## PROBLEM STATEMENT
In the listing that follows, count each line where the word "Case" appears; write nothing but the count.

##########

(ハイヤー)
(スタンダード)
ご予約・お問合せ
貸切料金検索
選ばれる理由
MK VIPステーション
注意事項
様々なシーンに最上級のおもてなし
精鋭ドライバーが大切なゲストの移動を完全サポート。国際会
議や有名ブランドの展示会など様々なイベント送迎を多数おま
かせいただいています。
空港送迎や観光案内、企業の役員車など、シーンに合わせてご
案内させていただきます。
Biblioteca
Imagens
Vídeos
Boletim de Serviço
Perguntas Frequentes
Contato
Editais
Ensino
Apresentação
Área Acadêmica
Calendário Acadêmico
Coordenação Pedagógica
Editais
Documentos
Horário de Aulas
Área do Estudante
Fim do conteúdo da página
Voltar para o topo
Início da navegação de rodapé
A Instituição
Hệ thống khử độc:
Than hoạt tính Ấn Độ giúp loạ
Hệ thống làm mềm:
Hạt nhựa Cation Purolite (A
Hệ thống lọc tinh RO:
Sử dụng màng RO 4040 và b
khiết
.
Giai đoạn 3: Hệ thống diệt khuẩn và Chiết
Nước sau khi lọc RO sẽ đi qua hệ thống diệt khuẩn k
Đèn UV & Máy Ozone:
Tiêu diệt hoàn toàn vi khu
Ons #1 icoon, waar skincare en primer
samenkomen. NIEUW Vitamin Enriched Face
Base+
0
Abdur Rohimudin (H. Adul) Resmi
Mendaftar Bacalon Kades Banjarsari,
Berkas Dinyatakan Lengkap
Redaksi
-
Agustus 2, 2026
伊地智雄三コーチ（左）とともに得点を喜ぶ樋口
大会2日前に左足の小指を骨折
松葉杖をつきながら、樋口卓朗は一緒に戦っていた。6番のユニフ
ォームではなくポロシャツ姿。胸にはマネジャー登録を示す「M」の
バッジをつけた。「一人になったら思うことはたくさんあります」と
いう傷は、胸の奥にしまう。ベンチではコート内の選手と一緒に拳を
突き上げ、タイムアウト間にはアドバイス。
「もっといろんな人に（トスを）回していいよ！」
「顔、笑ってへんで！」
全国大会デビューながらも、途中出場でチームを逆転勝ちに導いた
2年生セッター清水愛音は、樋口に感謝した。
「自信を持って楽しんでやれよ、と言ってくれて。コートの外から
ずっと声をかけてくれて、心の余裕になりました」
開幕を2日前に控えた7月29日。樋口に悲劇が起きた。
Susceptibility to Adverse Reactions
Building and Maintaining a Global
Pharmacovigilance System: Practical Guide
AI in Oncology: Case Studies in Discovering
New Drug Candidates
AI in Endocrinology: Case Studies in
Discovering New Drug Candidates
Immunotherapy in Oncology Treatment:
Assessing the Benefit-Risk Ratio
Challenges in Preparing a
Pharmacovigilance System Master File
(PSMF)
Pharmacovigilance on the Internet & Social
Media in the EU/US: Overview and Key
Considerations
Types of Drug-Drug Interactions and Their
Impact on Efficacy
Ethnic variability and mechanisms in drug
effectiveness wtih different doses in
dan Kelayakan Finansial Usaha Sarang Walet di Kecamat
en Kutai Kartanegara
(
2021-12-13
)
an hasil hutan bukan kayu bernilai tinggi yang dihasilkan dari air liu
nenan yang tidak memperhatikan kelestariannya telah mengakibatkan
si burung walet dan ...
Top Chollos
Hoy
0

##########

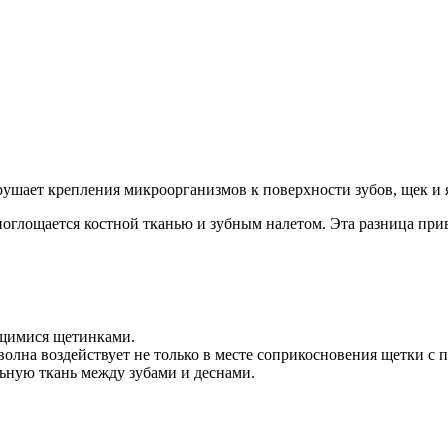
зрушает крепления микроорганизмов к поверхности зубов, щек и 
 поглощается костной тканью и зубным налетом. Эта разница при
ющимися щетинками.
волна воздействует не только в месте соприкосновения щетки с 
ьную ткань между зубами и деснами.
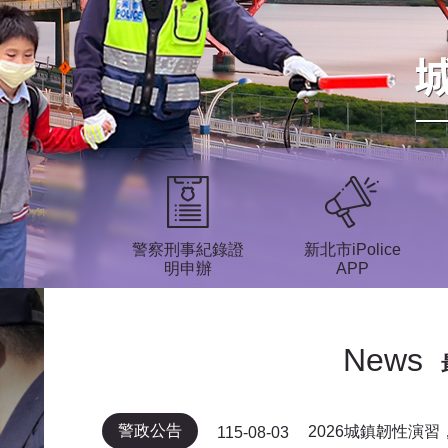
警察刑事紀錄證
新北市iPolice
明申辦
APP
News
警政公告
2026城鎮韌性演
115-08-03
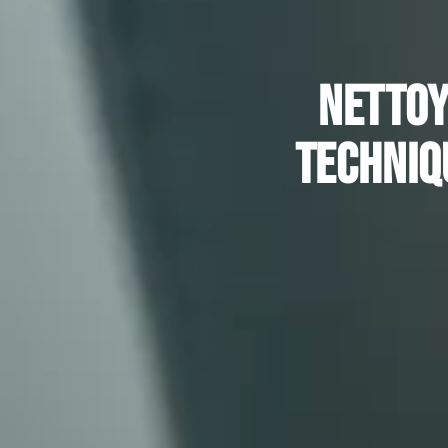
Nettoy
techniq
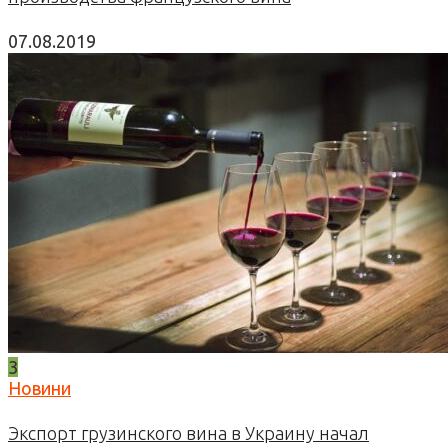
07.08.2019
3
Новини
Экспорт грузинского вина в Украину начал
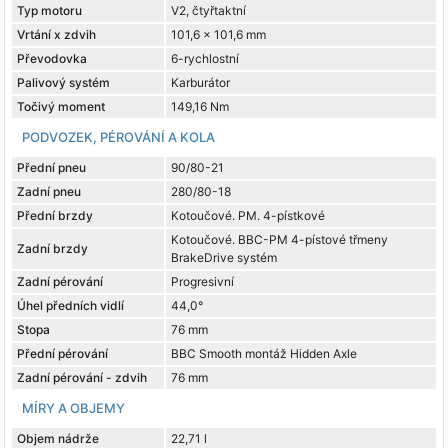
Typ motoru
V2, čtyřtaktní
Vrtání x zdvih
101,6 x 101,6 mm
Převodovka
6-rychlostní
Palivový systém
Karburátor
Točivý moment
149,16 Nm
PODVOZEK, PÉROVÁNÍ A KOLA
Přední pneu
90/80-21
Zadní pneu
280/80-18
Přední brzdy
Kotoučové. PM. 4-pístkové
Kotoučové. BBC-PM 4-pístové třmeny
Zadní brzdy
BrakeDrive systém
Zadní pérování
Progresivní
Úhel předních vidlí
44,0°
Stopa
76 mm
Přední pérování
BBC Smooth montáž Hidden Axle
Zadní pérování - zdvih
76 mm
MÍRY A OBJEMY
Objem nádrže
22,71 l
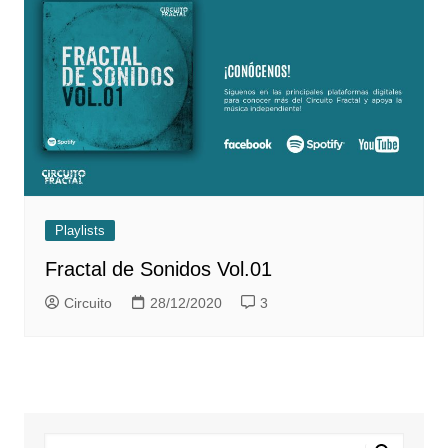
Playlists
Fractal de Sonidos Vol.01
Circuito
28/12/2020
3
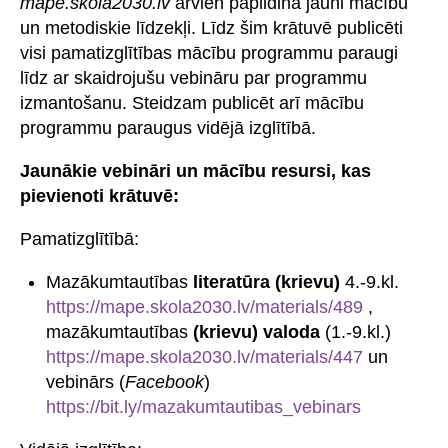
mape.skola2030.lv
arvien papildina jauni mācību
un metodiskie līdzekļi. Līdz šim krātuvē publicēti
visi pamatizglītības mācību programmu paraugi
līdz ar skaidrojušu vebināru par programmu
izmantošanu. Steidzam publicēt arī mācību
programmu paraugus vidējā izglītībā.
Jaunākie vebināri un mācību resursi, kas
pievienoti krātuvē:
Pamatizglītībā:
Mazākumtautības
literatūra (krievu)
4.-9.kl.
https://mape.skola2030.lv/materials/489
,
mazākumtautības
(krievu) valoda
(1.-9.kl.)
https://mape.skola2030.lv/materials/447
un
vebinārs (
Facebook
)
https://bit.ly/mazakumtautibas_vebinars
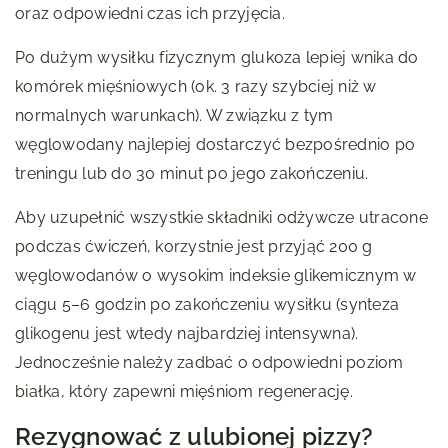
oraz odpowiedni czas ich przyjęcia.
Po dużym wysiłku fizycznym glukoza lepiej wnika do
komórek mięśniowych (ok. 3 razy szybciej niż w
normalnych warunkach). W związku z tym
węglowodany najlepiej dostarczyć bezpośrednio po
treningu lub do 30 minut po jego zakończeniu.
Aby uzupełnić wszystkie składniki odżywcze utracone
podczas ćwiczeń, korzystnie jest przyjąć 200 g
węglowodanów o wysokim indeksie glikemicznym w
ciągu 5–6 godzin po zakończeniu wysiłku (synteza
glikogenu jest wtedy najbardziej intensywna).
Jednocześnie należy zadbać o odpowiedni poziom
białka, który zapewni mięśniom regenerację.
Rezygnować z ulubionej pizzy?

##########

## RESPONSE TO THE EXERCISE
2